Opinião

Mais um ano de ACSP


Trabalhar no Instituto de Economia da ACSP me possibilitou acompanhar a profunda transformação do Brasil de um posto de observação privilegiado


  Por Marcel Solimeo 11 de Setembro de 2020 às 14:02

  | Economista-chefe da Associação Comercial de São Paulo


Comecei a trabalhar na ACSP, no Instituto de Economia “Gastão Vidigal”, em 11 de Setembro de 1963, completando hoje, portanto, 57 anos na entidade.

Nesse período trabalhei com 13 presidentes, aos quais servi sempre com lealdade e dedicação, conseguindo o respeito de todos, o que muito me orgulha.

Convivi com centenas de diretores, conselheiros e companheiros de trabalho, o que me permitiu formar uma grande quantidade de amigos, muitos dos quais já falecidos, mas que permanecem em minhas lembranças.

Quando entrei na Associação, o Brasil começava um processo de transformação de um país agrário, com quase 70% da população na área rural, para uma nação mais urbanizada e com uma industrialização ainda incipiente.
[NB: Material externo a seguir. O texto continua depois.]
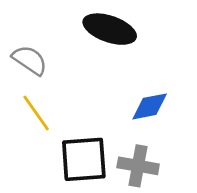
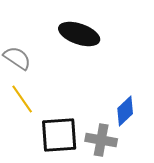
blue diamond: (150, 106) -> (125, 111), moved, turned -32

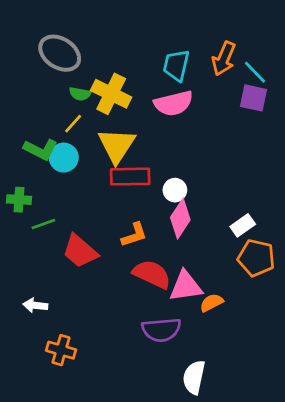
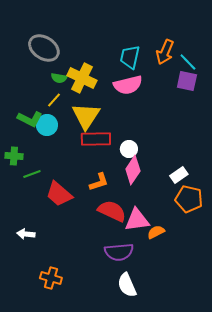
orange cross: (61, 350) -> (51, 278), moved
white semicircle: (194, 377) -> (127, 285), moved, turned -35

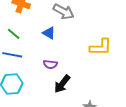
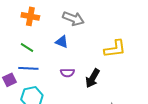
black arrow: (62, 84) -> (93, 78), moved

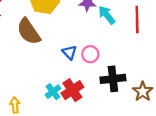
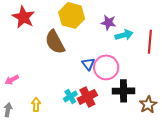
cyan arrow: (107, 15) -> (124, 35), turned 108
pink circle: (90, 54) -> (106, 67), size x1.6

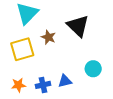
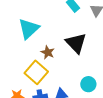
yellow square: (22, 49) -> (36, 72), moved, turned -35

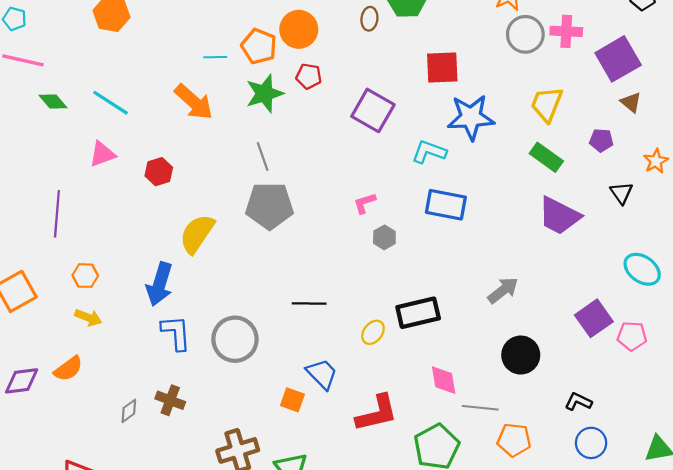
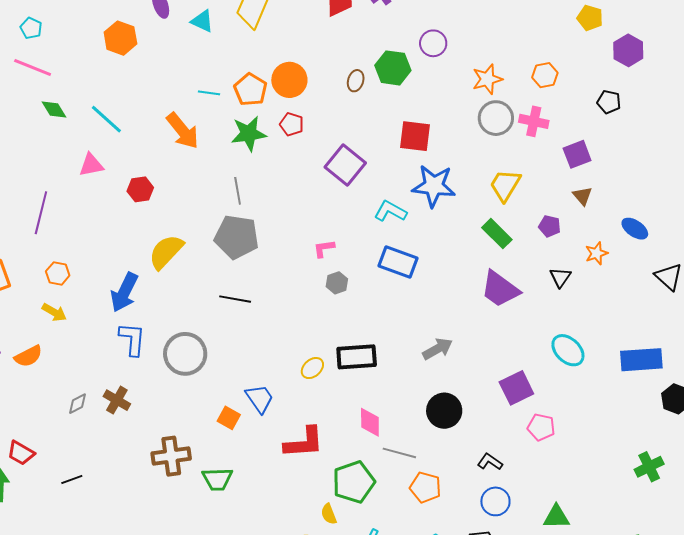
purple square: (618, 59) -> (577, 154), size x0.7
black line: (309, 303) -> (235, 299), moved
pink pentagon: (632, 336) -> (541, 427), moved

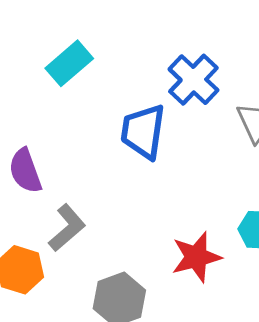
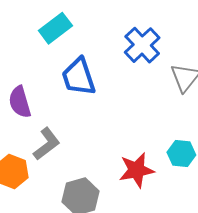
blue trapezoid: (143, 132) -> (79, 77), moved, turned -30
O Brasil era a 49ª nação em termos de tamanho da economia, com um PIB da ordem de 23 bilhões de dólares da época, e que atravessava grave crise política, econômica e social.

Trabalhar no Instituto de Economia da ACSP me possibilitou acompanhar a profunda transformação do Brasil de um posto de observação privilegiado, convivendo com os empresários, com os quais aprendi, e ainda aprendo muito. Tive a oportunidade de analisar o impacto dos acontecimentos políticos internos e externos, e dos fatos e medidas econômicas não apenas do ponto de vista macro, mas principalmente pelo ângulo das empresas e dos empresários, os verdadeiros agentes do desenvolvimento.

Se fosse tentar resumir a principal característica dessas quase seis décadas, poderia usar duas palavras: instabilidade e mudanças.

Para se ter ideia da instabilidade basta citar alguns fatos. Desde que entrei na ACSP tivemos 3 constituições (e centenas de emendas na última). Tivemos 13 presidentes da República, 30 ministros da fazenda, sem contar os interinos.

Os empresários tiveram que conviver com oito Planos Econômicos, a maioria com congelamentos de preços, intermediados, muitas vezes, por políticas econômicas erráticas que sempre intervinham no mercado.

A população brasileira mostrou sua versatilidade ao conviver com oito moedas, sem contar os longos períodos de inflação elevada em que o valor do dinheiro se reduzia a cada dia.

Curiosamente, desde de 1963, vivemos vários contrastes: moratória da dívida externa e atualmente uma reserva cambial de 380 bilhões de dólares; hiperinflação e no momento as taxas mais baixas do índice; “milagre econômico”, quando o país cresceu a uma taxa média anual de 11% e, no presente, a mais grave recessão da história; crise do petróleo, quando o país parou por falta de combustível e a abundância de hoje como exportadores e detentores de grandes reservas;  confisco da poupança e, durante período prolongado as mais generosas taxas de juros para os poupadores ( e mais altas ainda para os tomadores de crédito).

Para completar, precisamos ver agora como o governo vai agir com relação ao aumento dos preços dos alimentos. Aí, saberemos se o país mudou ou vai começar outra vez a ciclotimia da política econômica.

Acredito que esse breve resumo seja suficiente para mostrar porque o Brasil não é ainda uma nação desenvolvida.

Para completar a explicação faltaria analisar os aspectos institucionais e políticos que foram responsáveis por toda instabilidade e o descaso histórico com a educação, mas isso escapa do meu objetivo no momento.

Para finalizar, respondo a uma pergunta que me fizeram muitas vezes. Por que fiquei tanto tempo na ACSP se tive várias oportunidades durante todos esses anos?

Minha resposta é que sempre me identifiquei com os princípios e valores da entidade e acredito poder contribuir, mesmo modestamente, na defesa deles. Além do ambiente que sempre tive de respeito de todos.

Alguns dizem que foi positiva essa longevidade, outros, no entanto, dizem que é muita falta de imaginação.